Pra não (voltar a) falar de Daniel Levy, entra o nosso chão de fábrica. Um núcleo profissional que, como supracitado, já deu o que tinha que dar. Lloris, Dier, Kane e companhia não terem um troféu pra materializar seus esforços é uma merda sem tamanho, óbvio, mas uma laranja só faz um tanto de suco. Se tentar espremer mais e vai chupar caroço.

Problema ainda maior é que quem era pra integrar o ‘novo núcleo’ virou coadjuvante ou figurante, forçando Dele Alli e Harry Winks a serem pilares de um time que quer brigar por grande coisa na Premier League. E, vai lá, até dá pra culpar Levy, Hitchen ou o recém-chegado Paratici por cada passe errado, porque nem no papel a coisa toda é bonita, mas o rendimento grosseiro de cada um dos novos recrutas não dá margem pra redesenhar algum caminho de esperança.

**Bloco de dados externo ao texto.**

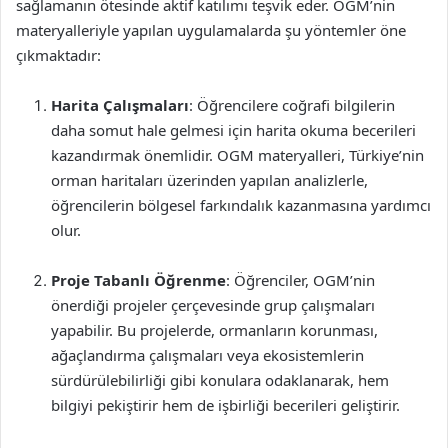
sağlamanın ötesinde aktif katılımı teşvik eder. OGM’nin
materyalleriyle yapılan uygulamalarda şu yöntemler öne
çıkmaktadır:
Harita Çalışmaları
: Öğrencilere coğrafi bilgilerin
daha somut hale gelmesi için harita okuma becerileri
kazandırmak önemlidir. OGM materyalleri, Türkiye’nin
orman haritaları üzerinden yapılan analizlerle,
öğrencilerin bölgesel farkındalık kazanmasına yardımcı
olur.
Proje Tabanlı Öğrenme
: Öğrenciler, OGM’nin
önerdiği projeler çerçevesinde grup çalışmaları
yapabilir. Bu projelerde, ormanların korunması,
ağaçlandırma çalışmaları veya ekosistemlerin
sürdürülebilirliği gibi konulara odaklanarak, hem
bilgiyi pekiştirir hem de işbirliği becerileri geliştirir.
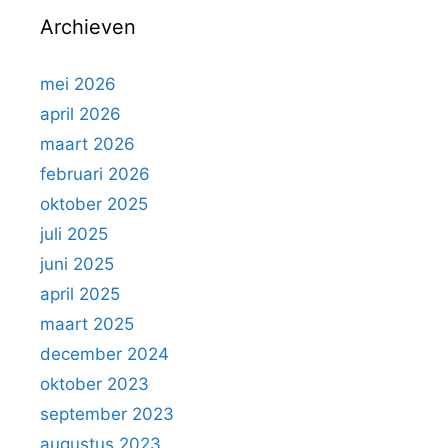
Archieven
mei 2026
april 2026
maart 2026
februari 2026
oktober 2025
juli 2025
juni 2025
april 2025
maart 2025
december 2024
oktober 2023
september 2023
augustus 2023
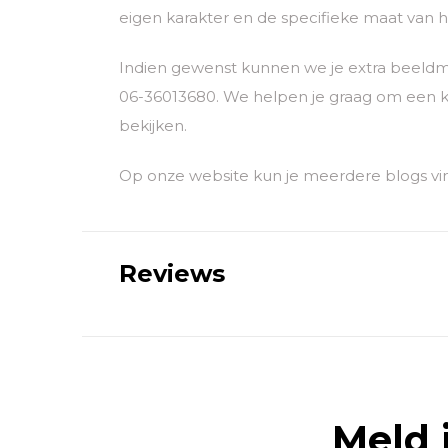
eigen karakter en de specifieke maat van he
Indien gewenst kunnen we je extra beeldm
06-36013680. We helpen je graag om een k
bekijken.
Op onze website kun je meerdere blogs vin
Reviews
Meld 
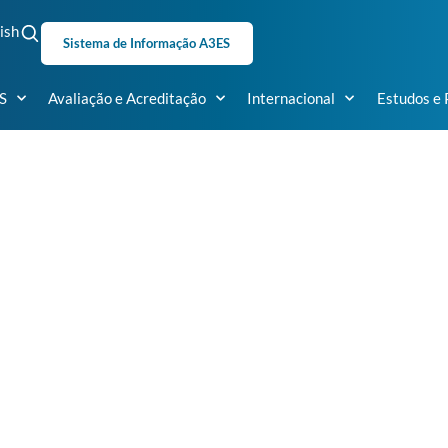
ish
Sistema de Informação A3ES
S
Avaliação e Acreditação
Internacional
Estudos e 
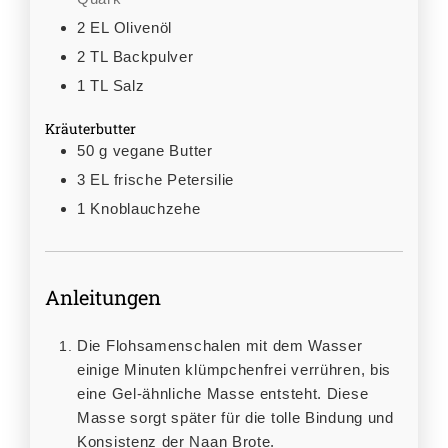
2
EL
Olivenöl
2
TL
Backpulver
1
TL
Salz
Kräuterbutter
50
g
vegane Butter
3
EL
frische Petersilie
1
Knoblauchzehe
Anleitungen
Die Flohsamenschalen mit dem Wasser
einige Minuten klümpchenfrei verrühren, bis
eine Gel-ähnliche Masse entsteht. Diese
Masse sorgt später für die tolle Bindung und
Konsistenz der Naan Brote.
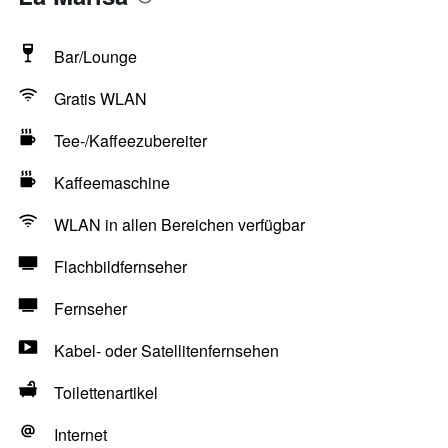
Bar/Lounge
Gratis WLAN
Tee-/Kaffeezubereiter
Kaffeemaschine
WLAN in allen Bereichen verfügbar
Flachbildfernseher
Fernseher
Kabel- oder Satellitenfernsehen
Toilettenartikel
Internet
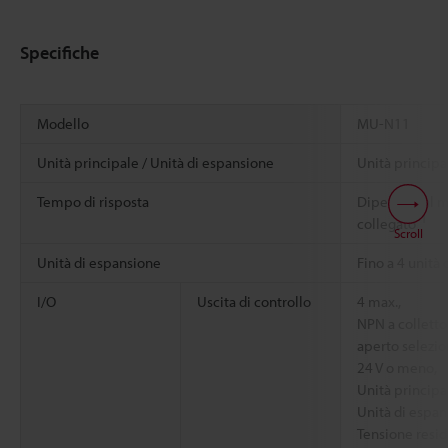
Specifiche
Modello
MU-N11
Unità principale / Unità di espansione
Unità principa
Tempo di risposta
Dipende dal m
*1
collegato
Scroll
Unità di espansione
Fino a 4 unità
I/O
Uscita di controllo
4 max.,
NPN a colletto
aperto selezio
24 V o meno,
Unità princip
Unità di espa
Tensione resid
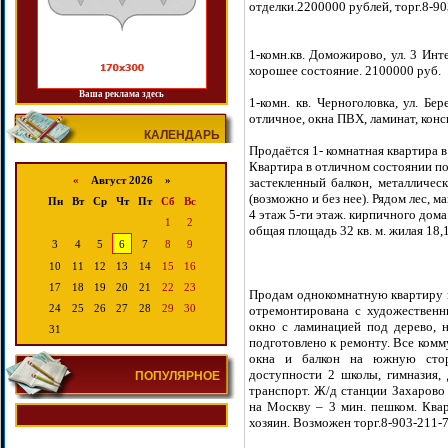
отделки.2200000 рублей, торг.8-9
1-комн.кв. Доможирово, ул. 3 Инте
хорошее состояние. 2100000 руб.
Ваша реклама здесь
1-комн. кв. Черноголовка, ул. Бе
отличное, окна ПВХ, ламинат, конс
КАЛЕНДАРЬ
Продаётся 1- комнатная квартира в 
Квартира в отличном состоянии по
«
Август 2026 »
застекленный балкон, металличес
(возможно и без нее). Рядом лес, м
Пн
Вт
Ср
Чт
Пт
Сб
Вс
4 этаж 5-ти этаж. кирпичного дома
1
2
общая площадь 32 кв. м. жилая 18,1 
3
4
5
6
7
8
9
10
11
12
13
14
15
16
17
18
19
20
21
22
23
Продам однокомнатную квартиру в
24
25
26
27
28
29
30
отремонтирована с художественн
окно с ламинацией под дерево, н
31
подготовлено к ремонту. Все комм
окна и балкон на южную стор
доступности 2 школы, гимназия, 
ПОПУЛЯРНОЕ
транспорт. Ж/д станции Захарово 
на Москву – 3 мин. пешком. Квар
хозяин. Возможен торг.8-903-211-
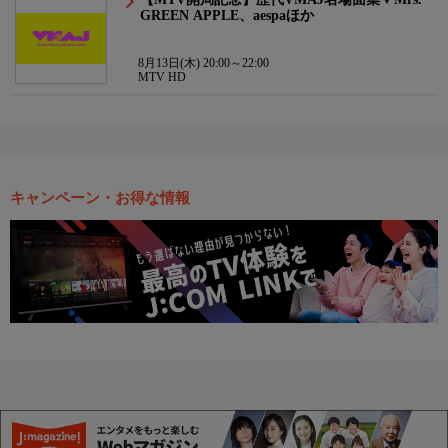
GREEN APPLE、aespaほか
8月13日(木) 20:00～22:00
MTV HD
キャンペーン・お得な情報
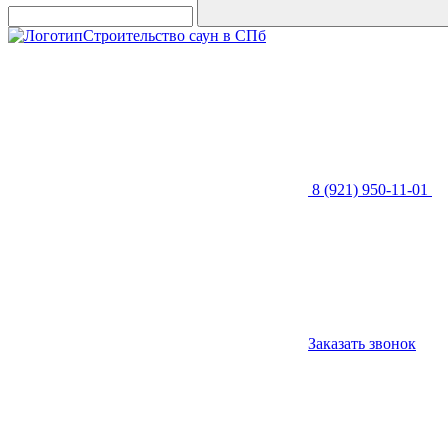
Строительство саун в СПб
8 (921) 950-11-01
Заказать звонок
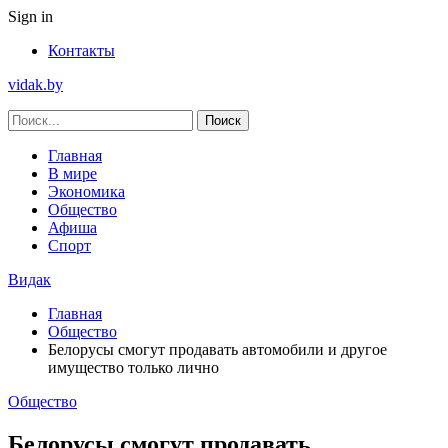
Sign in
Контакты
vidak.by
Главная
В мире
Экономика
Общество
Афиша
Спорт
Видак
Главная
Общество
Белорусы смогут продавать автомобили и другое
имущество только лично
Общество
Белорусы смогут продавать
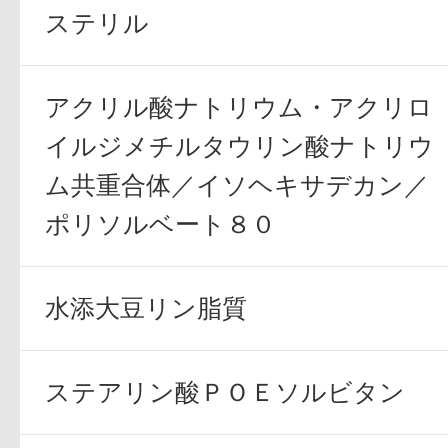
ステリル
ギフト
アクリル酸ナトリウム・アクリロ
イルジメチルタウリン酸ナトリウ
ご利用ガイド
ム共重合体／イソヘキサデカン／
ポリソルベート８０
よくあるご質問
水添大豆リン脂質
ステアリン酸ＰＯＥソルビタン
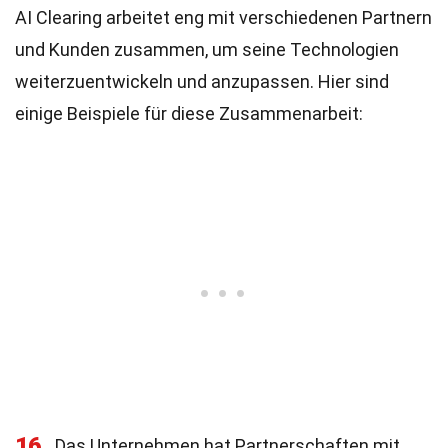
AI Clearing arbeitet eng mit verschiedenen Partnern
und Kunden zusammen, um seine Technologien
weiterzuentwickeln und anzupassen. Hier sind
einige Beispiele für diese Zusammenarbeit:
16
Das Unternehmen hat Partnerschaften mit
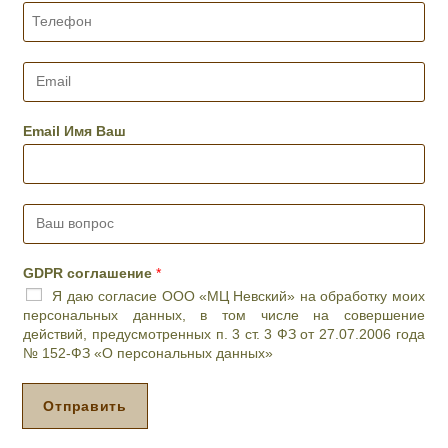
д
*
Т
е
е
н
л
ь
е
E
и
ф
m
ж
о
a
е
н
i
Email Имя Ваш
л
*
l
а
*
е
м
В
о
а
е
ш
в
в
р
GDPR соглашение
*
о
е
Я даю согласие ООО «МЦ Невский» на обработку моих
п
м
персональных данных, в том числе на совершение
р
я
действий, предусмотренных п. 3 ст. 3 ФЗ от 27.07.2006 года
о
п
№ 152-ФЗ «О персональных данных»
с
р
*
и
е
Отправить
м
а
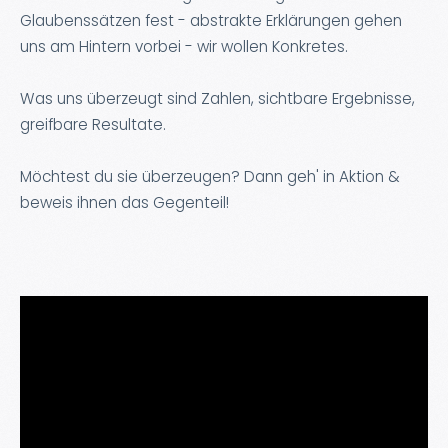
Glaubenssätzen fest - abstrakte Erklärungen gehen
uns am Hintern vorbei - wir wollen Konkretes.
Was uns überzeugt sind Zahlen, sichtbare Ergebnisse,
greifbare Resultate.
Möchtest du sie überzeugen? Dann geh' in Aktion &
beweis ihnen das Gegenteil!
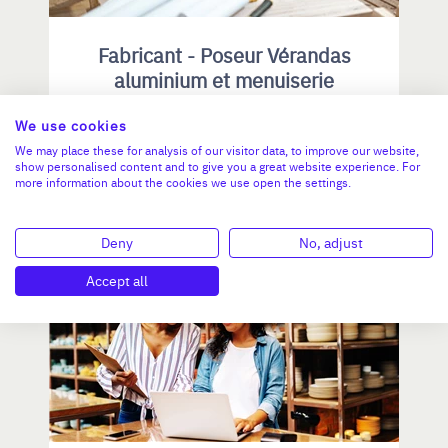
Fabricant - Poseur Vérandas
aluminium et menuiserie
We use cookies
CA :
1 331 422 €
We may place these for analysis of our visitor data, to improve our website,
Valeur demandée :
1 240 000 €
show personalised content and to give you a great website experience. For
more information about the cookies we use open the settings.
N°18757
Deny
No, adjust
Accept all
OCCITANIE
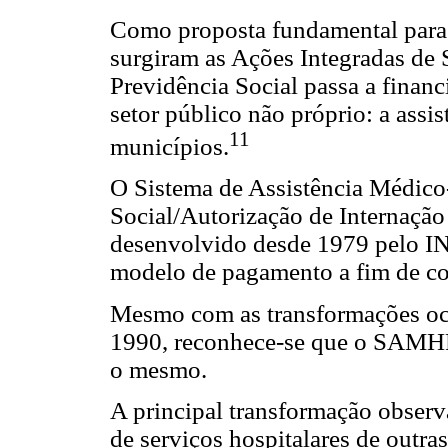
Como proposta fundamental para a
surgiram as Ações Integradas de 
Previdência Social passa a finan
setor público não próprio: a assi
11
municípios.
O Sistema de Assistência Médico-
Social/Autorização de Internaçã
desenvolvido desde 1979 pelo
modelo de pagamento a fim de co
Mesmo com as transformações ocor
1990, reconhece-se que o SAMHP
o mesmo.
A principal transformação observ
de serviços hospitalares de outra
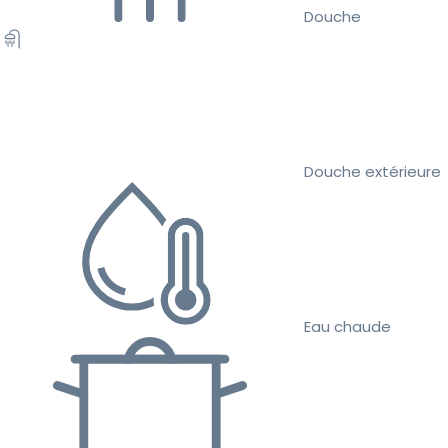
Douche
Douche extérieure
Eau chaude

Tanguy Ndombele é um dos jogadores mais habilidosos do mundo e o maior recurso criativo da equipe, mas jogar quinze jogos por ano com 60% da capacidade pulmonar é desrespeitoso. Já Lo Celso não tem dois momentos memoráveis com a camisa do clube e está pra completar três anos de casa.

Reguilón foi morto por um presunto de Natal, Gollini é tão bom goleiro quanto é bom trapper, Rodon é a definição de zero à esquerda, Bergwijn é o tipo de ser humano que aciona o seguro pra desentupir pia, Sessegnon vive escondido nos sub-23 e, se por dois minutos de cada partida Bryan Gil parece ser o filho que Luka Modric teve com Erik Lamela, nos outros oitenta e oito o espanhol me lembra de cada um dos motivos pelos quais Adel Taarabt saiu chutado do clube. Que deus ajude Cuti Romero e Emerson Royal.

Então, dos TREZE atletas que chegaram de 2019 pra cá, Hojbjerg é o único que realmente se safa. Como é que se reforma uma casa fundada em madeira podre usando mais madeira podre?

Aquele projeto de vencer títulos num futuro próximo foi trocado por um pânico silencioso. O resumo aqui, portanto, é que o Tottenham, que pouco tempo atrás funcionava como epicentro de uma das mais bonitas evoluções do futebol inglês, hoje é um time em constante involução, e este movimento regressivo não dá sinais de pausa.